Why, pray tell, won’t Congress pass a law enabling personal medical trusts, exempt not only from yearly deposit limits and income taxation, but from inheritance taxation, too? Do I smell the stink of insurance lobbyists trying to keep Americans from self-insuring, of health-care providers who like handing out expensive aspirin?

So, yep, I should love Obamacare. But I hate it, and here’s a tiny example of why: My friend Keith Olson is a big-wood Olympic Peninsula timber faller who everyone else calls for the really tricky stuff. In his spare time, he’s a reading teacher. His wife Heidi works in management at a fancy lakeside resort that is really popular with affluent Seattleites.

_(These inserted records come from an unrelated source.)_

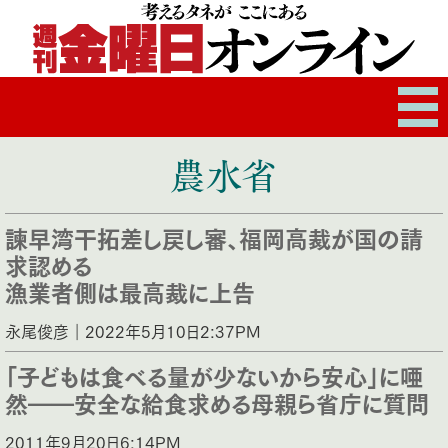
農水省
諫早湾干拓差し戻し審、福岡高裁が国の請
求認める
漁業者側は最高裁に上告
永尾俊彦｜2022年5月10日2:37PM
「子どもは食べる量が少ないから安心」に唖
然――安全な給食求める母親ら省庁に質問
2011年9月20日6:14PM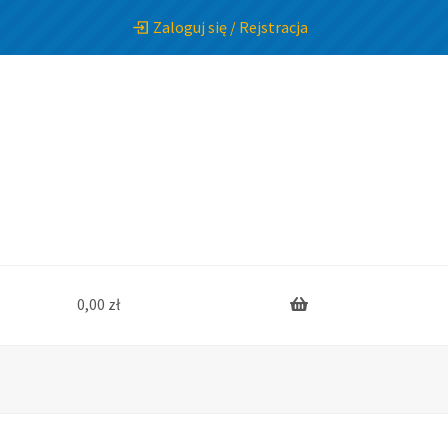
Zaloguj się / Rejstracja
0,00
zł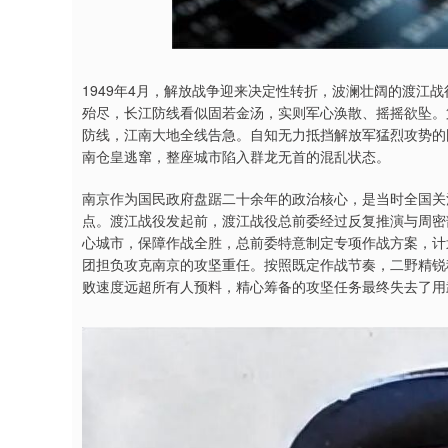
深证成指
14275.54
9.56
0.50%
165.42
1
1949年4月，解放战争迎来决定性转折，波澜壮阔的渡江
殆尽，长江防线看似固若金汤，实则军心涣散、摇摇欲坠。
防线，江南大地全线告急。自知无力抵挡解放军猛烈攻势的
南仓皇逃窜，整座城市陷入群龙无首的混乱状态。
南京作为国民政府盘踞二十余年的政治核心，是当时全国关
点。渡江战役发起前，渡江战役总前委经过反复推演与周密
心城市，保障作战全胜，总前委特意制定专项作战方案，计划
团担负攻克南京的攻坚重任。按照既定作战节奏，二野精锐
败速度远超所有人预料，精心筹备的攻坚任务最终失去了用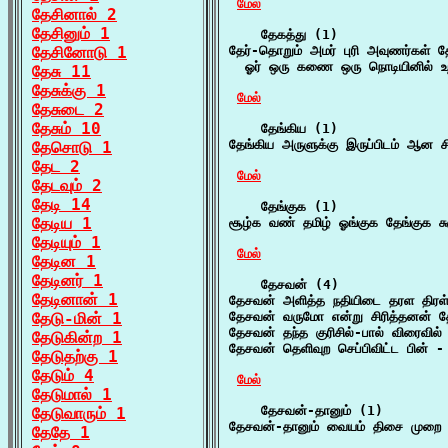
மேல்
தேசினால் 2
தேசினும் 1
    தேகத்து (1)

தேசினோடு 1
தேர்-தொறும் அமர் புரி அவுணர்கள் தே
  ஓர் ஒரு கணை ஒரு நொடியினில் உ
தேசு 11
தேசுக்கு 1
மேல்
தேசுடை 2
தேசும் 10
    தேங்கிய (1)

தேங்கிய அருளுக்கு இருப்பிடம் ஆன ச
தேசொடு 1
தேட 2
மேல்
தேடவும் 2
தேடி 14
    தேங்குக (1)

தேடிய 1
சூழ்க வண் தமிழ் ஓங்குக தேங்குக சு
தேடியும் 1
மேல்
தேடின 1
தேடினர் 1
    தேசவன் (4)

தேடினான் 1
தேசவன் அளித்த நதியிடை தரள திரள் 
தேடு-மின் 1
தேசவன் வருமோ என்று சிரித்தனன் த
தேசவன் தந்த குரிசில்-பால் விரைவி
தேடுகின்ற 1
தேசவன் தெளிவுற செப்பிவிட்ட பின் - 
தேடுதற்கு 1
தேடும் 4
மேல்
தேடுமால் 1
    தேசவன்-தானும் (1)

தேடுவாரும் 1
தேசவன்-தானும் வையம் திசை முறை த
தேதே 1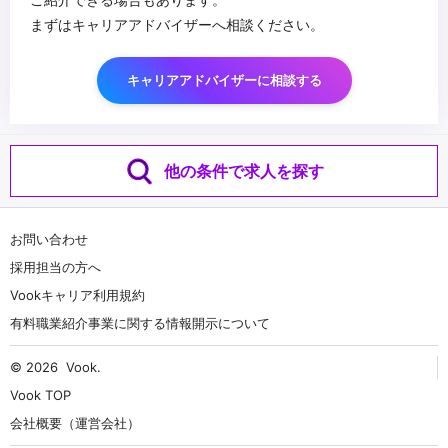
まずはキャリアアドバイザーへ相談ください。
キャリアアドバイザーに相談する
他の条件で求人を探す
お問い合わせ
採用担当の方へ
Vookキャリア利用規約
有料職業紹介事業に関する情報開示について
© 2026
Vook
.
Vook TOP
会社概要（運営会社）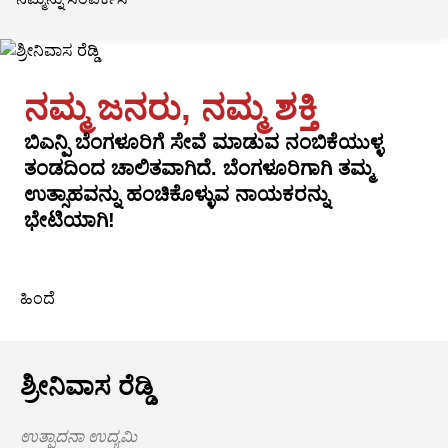
ನಮ್ಮ ಜನರು, ನಮ್ಮ ಶಕ್ತಿ
ಬಿಎನ್ಪಿ ಬೆಂಗಳೂರಿಗೆ ಸೇವೆ ಮಾಡುವ ನಂಬಿಕೆಯುಳ್ಳ
ತಂಡದಿಂದ ಚಾಲಿತವಾಗಿದೆ. ಬೆಂಗಳೂರಿಗಾಗಿ ತಮ್ಮ
ಉತ್ಸಾಹವನ್ನು ಹಂಚಿಕೊಳ್ಳುವ ನಾಯಕರನ್ನು
ಭೇಟಿಯಾಗಿ!
ಹಿಂದೆ
ಶ್ರೀನಿವಾಸ ರೆಡ್ಡಿ
ಉತ್ಪಾದನಾ ಉದ್ಯಮಿ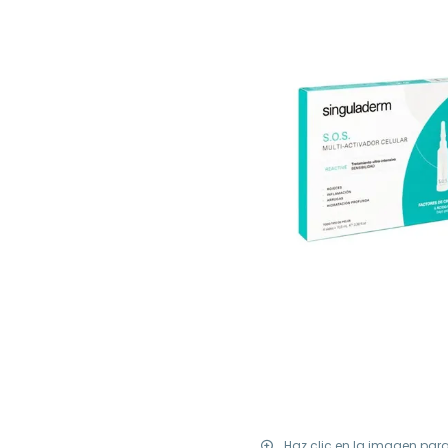
Haz clic en la imagen par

Keith wrote me last week that the hotel chain “canceled Heidi’s policy in October (all employees) so the Obama plan she had to sign up for that was comparable to what we had was $526 per MONTH higher than her old policy and the deductible was $1,000 higher! Here’s the kicker – that is the cost after removing me from the new policy!!!!!!! We have to find an additional policy for me also!!!!

“That adds up to over $6,000.00 per year more in insurance cost. Plus an additional thousand dollars in added deductible; just for Heidi, not me. It’s pretty risky business for a 63-year-old timber faller to go three years without insurance until the time he can get onto Medicare, but what the hell are people to do?”

Yeah, what ARE people – several million and counting fast – to do? Wear pajamas, drink hot chocolate and tell their friends to sign up? Still, Representative Nancy Pelosi (D-Somewhere in California) asserted Christmas week that Obamacare is “going to be a glorious thing.”

Democrats need to face reality. Obamacare is an inglorious failure, inflicting unprecedented insecurity upon millions of additional Americans who suddenly find themselves “Obamascared,” not just about higher costs, but about falling through some “unforeseen loophole” in their coverage.

In my view, the best option for everyone is an immediate repeal of Obamacare that specifically enables Americans to resume their prior coverage as if Obamacare never happened. After that, the only question remaining is how Obamascared voters will look upon Obamacare’s train wreck – and that depends on how good the Democratic spin machine operates.

But the Democrat spin doctors need to be really careful – after all, negligent acts that cause harm are sometimes forgiven. Deliberate acts that cause harm are almost always punished.